EXERCISE | Could you report every line from the entries that includes the word "стразы"?

────

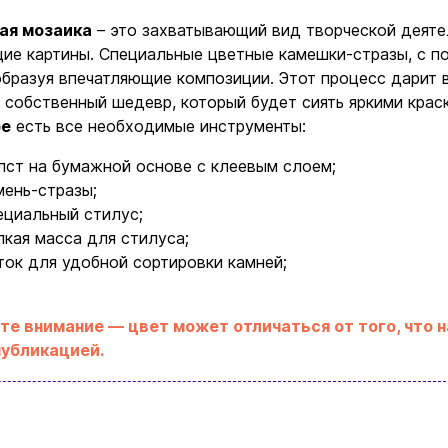
ая мозаика
– это захватывающий вид творческой деятел
ие картины. Специальные цветные камешки-стразы, с п
образуя впечатляющие композиции. Этот процесс дарит 
Ввойти
Регистрация
 собственный шедевр, который будет сиять яркими крас
ре
есть все необходимые инструменты:
Бренды
лст на бумажной основе с клеевым слоем;
мень-стразы;
Доставка и оплата
ециальный стилус;
пкая масса для стилуса;
Новости и статьи
ток для удобной сортировки камней;
Возврат и обмен товаров
те внимание — цвет может отличаться от того, что 
Ваша корзина сейчас пуста
публикацией.
Политика конфиденциальности
Контакты
ите ассортимент нашего магазина и вы об
найдете что-нибудь интересное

────

RESPONSE TO THE EXERCISE |
ие картины. Специальные цветные камешки-стразы, с п
мень-стразы;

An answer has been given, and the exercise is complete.